Monday, August 5, 2013

I once was lost, but now … I’m still lost



I got lost coming home from the bar last Saturday night. I hadn’t been drinking, no, I’d been working with my little weekend band, The Guinness Brothers (which, admittedly, is named for the beer; but no, again, I swear, I hadn’t had any beer myself).

The club was one we’ve played dozens of times over the years, less than an hour’s drive from my house. I’m almost sure I know how to get there without the GPS, but after all this time, I still don’t quite trust myself to do so.

Which is why it’s odd I left the club without programming my return route into the directional gadget. I guess for once I was feeling fairly confident I could find my way home on my own.

I couldn’t. Two hours later, I realized I was in Cadillac. Somewhere along the line, I’d started daydreaming and had gone the exact opposite direction from where I wanted to be. I pulled to the side of the road and punched my own address into the GPS.

Thus guided, I finally rolled in to my driveway around 5 a.m.

I wish I could say this was an unusual occurrence. It’s not. I’ve been directionally handicapped since birth.

As a kid, I would get lost walking the six blocks home from school. It was so common my mother stopped worrying about me when I was late. If I still wasn’t home an hour after school let out, she’d stop what she was doing and drive around the neighborhood until she found me. More often than not, I wasn’t even aware I was lost.

This problem followed me into my teen years, where I spent a couple summers hitch-hiking around the country. Never knowing for sure just where you are or where you’re going can make for some interesting travels. Phoenix, Independence, Chicago and Tulsa are all cities I’ve seen by accident, because I turned left when I meant to turn right, or vice-versa.

At 17, accompanied by my girlfriend Dianne, I left a church camp near Kalamazoo and drove all the way to Indianapolis before I realized I was not headed toward Grand Rapids, where Dianne (and her father, the grim-eyed pastor) lived. The old man was neither amused, nor inclined to believe my stuttering explanation when his daughter and I pulled into his driveway around sunup the following morning.

As an adult, most of my geographical miscalculations have resulted in only minor inconveniences.

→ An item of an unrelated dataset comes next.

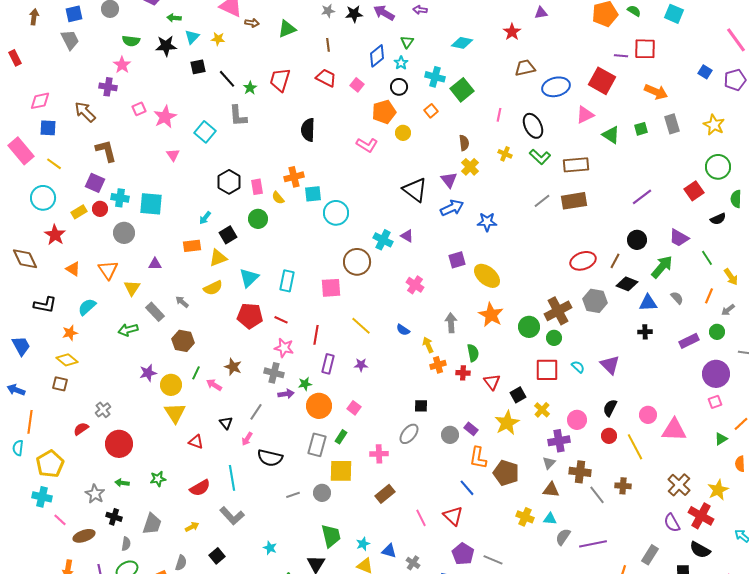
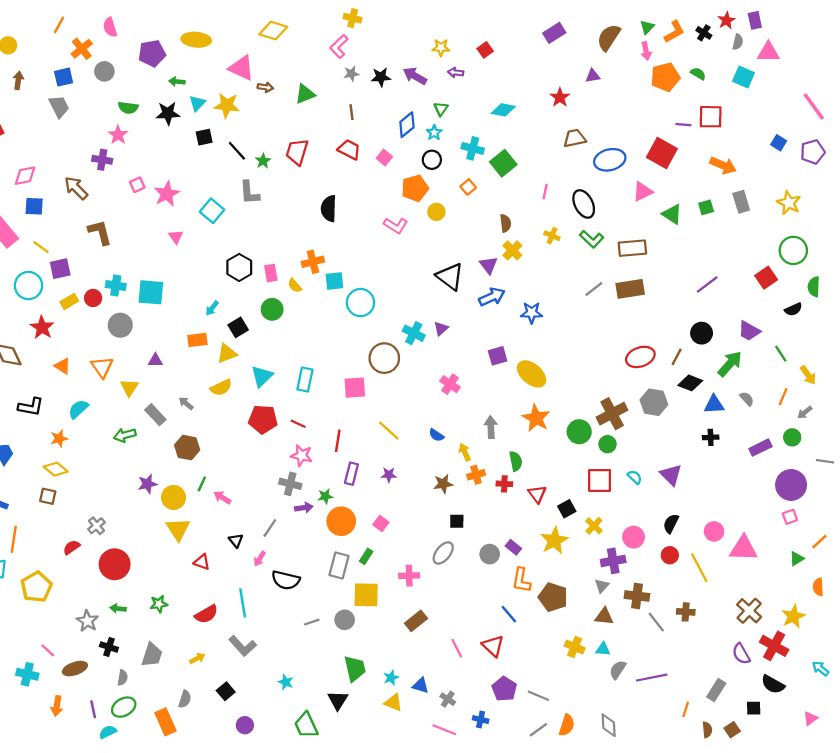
yellow star: (218, 39) -> (227, 105), size x1.6
purple square: (95, 183) -> (60, 269), moved, turned -36
purple triangle: (407, 236) -> (441, 329), turned 48
brown star: (233, 367) -> (443, 484), moved, turned -30
cyan cross: (42, 497) -> (27, 674), moved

Sometimes, especially when I’m out late at night, I’ll accidentally drive “home” to a house I’ve not lived at in years. That’s happened a couple times.

In recent years, I guess my worst directional faux pas happened after I’d gone to Lansing, where I interviewed then-Governor Jennifer Granholm. As a rule, I dislike covering politics, but there was a free lunch involved.

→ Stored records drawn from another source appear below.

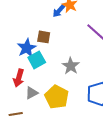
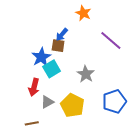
blue arrow: (59, 11) -> (62, 35), moved

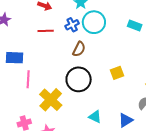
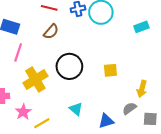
cyan rectangle: (135, 25) -> (141, 27), turned -56
brown semicircle: (79, 49) -> (51, 32), moved

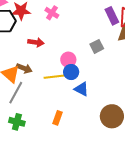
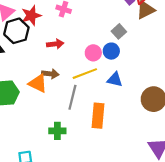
blue circle: (71, 72) -> (111, 51), moved
gray line: (16, 93) -> (72, 97), moved
orange rectangle: (57, 118) -> (98, 116), size x1.6

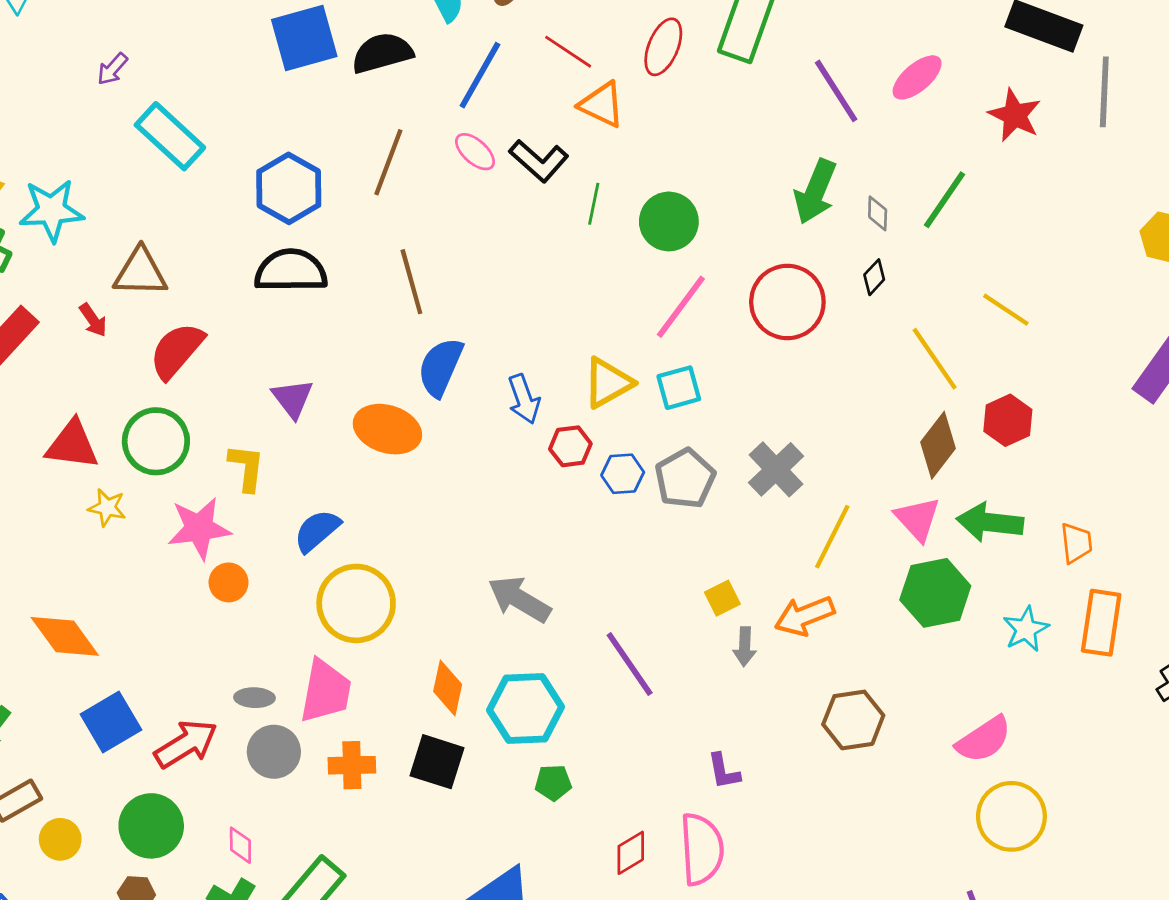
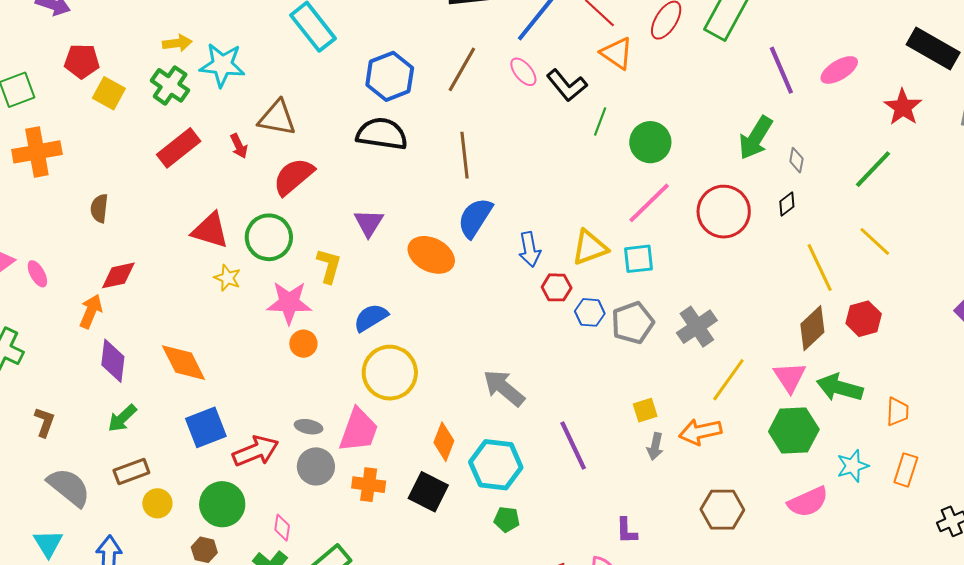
green line: (944, 200) -> (873, 169), moved
orange rectangle: (1101, 623) -> (906, 470), size x0.7
pink semicircle: (984, 739) -> (808, 502), moved

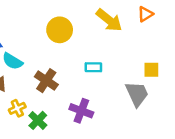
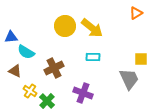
yellow arrow: (109, 20) -> (92, 28), moved
brown cross: (46, 81) -> (54, 68), turned 30
yellow cross: (17, 108) -> (30, 91), turned -32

Miraculously, I found my way there just fine, despite the fact driving in Lansing provides an experience almost identical to that of being a blind mouse in a particularly complex maze, one with no cheese at the other end.

It wasn’t until the drive home that things got dicey. It was a beautiful, autumn afternoon; the sun was shining, the sugar maples ablaze with color, the roads clear of heavy traffic. The perfect day for a quiet drive back to Big Rapids.

I didn’t realize I’d gone off course until I began seeing signs informing me that the Mackinac Bridge was coming up in a mile or so.

My editor, who was almost as used to me getting lost as my mom had been decades earlier, let me file the story from a McDonald’s in Mackinaw City, rather than try to make it back to the paper before deadline.

I’m pretty sure I had a point for this column when I started writing it, or some punch-line … something. But somehow, it has gotten lost along the way.


Mike Taylor’s book, “Looking at the Pint Half Full,” is available in eBook format at Amazon and in paperback from Robbins Book List in Greenville. mtaylor325@gmail.com

1 comment:

Anonymous said...

I am also a person with no inner compass, it is a valid and crippling situation. I have had my car for 4 years and have only put over 9000 miles on it and I swear that 8500 of them are within the city limits of Greenville, the other miles I have had a driver and been a passenger and only because I fear that while I am going somewhere unknown to me I will cause an accident trying to figure out where in the heck I have to turn around at to get going in the right direction.